Et un "antisémite" de plus. "Antisémite" entre guillemets, notez bien. Pour avoir déclaré : "les athlètes israéliens ne sont pas les bienvenus aux JO", et ajouté "je souhaite des poursuites contre les Franco-israéliens qui ont complices de crimes de guerre", le député LFI Thomas Portes a été la cible d'une salve d'accusations d'antisémitisme, en provenance du gouvernement démissionnaire, de la droite, de l'extrême-droite, du PCF, et bien entendu du CRIF et de la LICRA (qui a annoncé son intention de porter plainte). 

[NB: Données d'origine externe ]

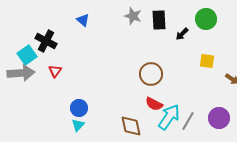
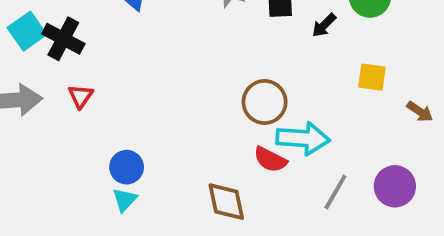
cyan square: (27, 55) -> (27, 31), moved
cyan arrow: (169, 117) -> (303, 138), moved, turned 60

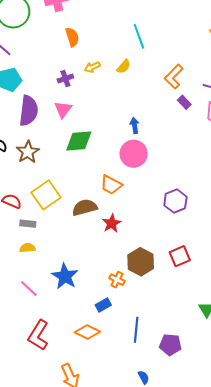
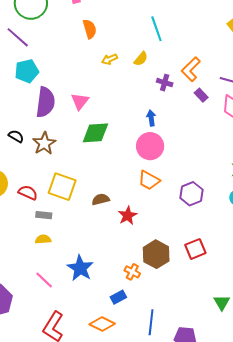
purple cross: (65, 79) -> (165, 83), moved, turned 35
orange trapezoid: (111, 185) -> (149, 180), moved
yellow square: (46, 195) -> (62, 187), turned -36
brown semicircle: (85, 207) -> (101, 199), size x0.7

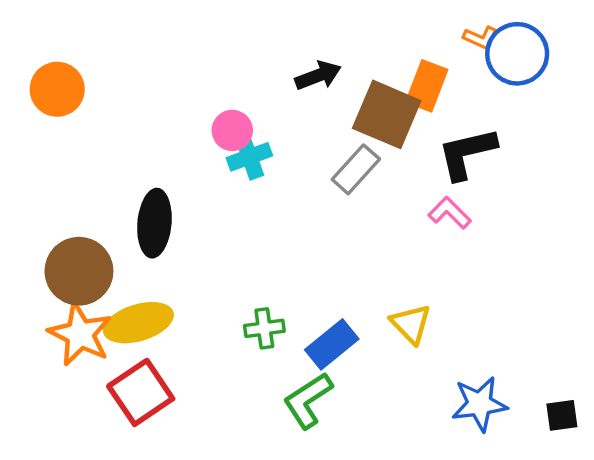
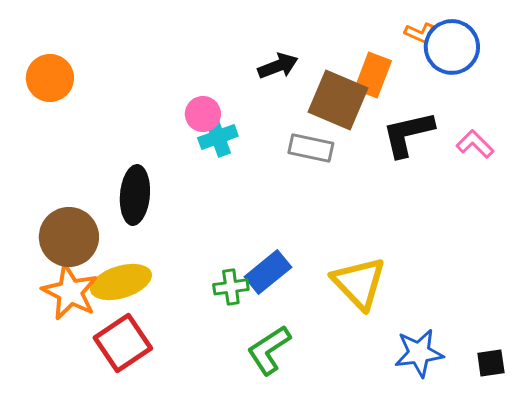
gray rectangle: (356, 169) -> (311, 148), turned 60
pink L-shape: (450, 213) -> (475, 144), moved
yellow triangle: (411, 324) -> (359, 283), size x1.5
blue rectangle: (332, 344) -> (268, 272), moved

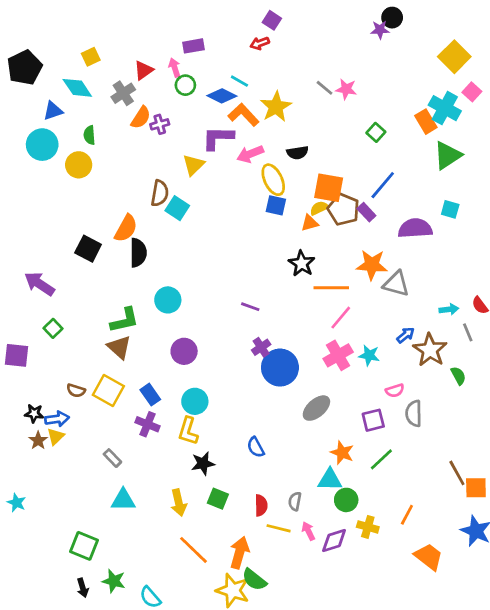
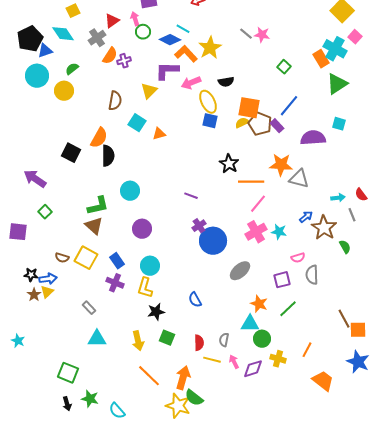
black pentagon: (25, 68) -> (30, 39), moved
green semicircle: (89, 135) -> (72, 69), turned 56
brown semicircle: (160, 193) -> (115, 101), moved
orange triangle: (310, 223) -> (159, 134), moved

Qu'importe si mentionner "les athlètes israéliens" n'est pas mentionner les Juifs en général. Qu'importe si le Quai d'Orsay lui-même a rappelé en mars dernier que la Justice française était compétente "pour connaître des crimes commis par des ressortissants français à l'étranger", alors qu'une première enquête était ouverte contre un militaire franco-israélien accusé de tortures. L'accusation d'antisémitisme ne fait pas le détail. Et il ne faut pas compter sur les intervieweurs des chaînes d'info pour ces rappels factuels élémentaires (voir cette interview de Gabina Elvaz, vice-présidente de la LICRA, sur BFM).

Critiquer publiquement Israël depuis le 7 octobre, ses dirigeants ouvertement génocidaires, son armée, ses soutiens internationaux, c'est s'exposer automatiquement à un procès politico-médiatique d'antisémitisme. "Antisémites", selon le gouvernement israélien, la Cour Pénale Internationale, la Cour Internationale de Justice, l'UNRWA, l'ONU elle-même. Un procès dans lequel toute argumentation juridique ou politique sont d'avance inaudibles. Je n'insiste pas. La chose est régulièrement documentée ici-même.

coup d'arrêt ?

Pourtant, un coup d'arrêt a peut-être été marqué. Discrètement, sans faire encore effraction dans la conversation médiatique mainstream, mais particulièrement efficace. L'autrice de cette intervention n'est ni élue, ni journaliste, ni écrivaine. C'est l'humoriste Blanche Gardin. L'affaire reste encore semi-souterraine, tout le monde ayant la tête ailleurs, mais ce n'est sans doute que partie remise pour s'épanouir en panique morale confuse, dans laquelle la plupart des participants n'auront pas vu les objets sur lesquels ils s'écharperont. Je vous les résume, pour que vous ne restiez pas idiots quand on vous en parlera sur la plage.

À l'origine, donc, un sketch de Blanche Gardin, humoriste, et de son collègue humoriste Aymeric Lompret, un sketch de sept minutes, interprété le 1er juillet dans le théâtre parisien de La Cigale (après un refus du théâtre du Châtelet sur pression de la Mairie de Paris), dans le cadre d'une soirée Intitulée Voices for Gaza, organisée par le collectif La culture pour un cessez-le-feu. La recette doit en être versée à l'ONG Medical Aid for Palestinians. Au programme, un casting de luxe, dont les chanteuses Angèle, Zaho de Sagazan, Pomme et les deux humoristes, donc, Gardin et Lompret (fraichement démissionnaire de France Inter, en solidarité avec Guillaume Meurice). 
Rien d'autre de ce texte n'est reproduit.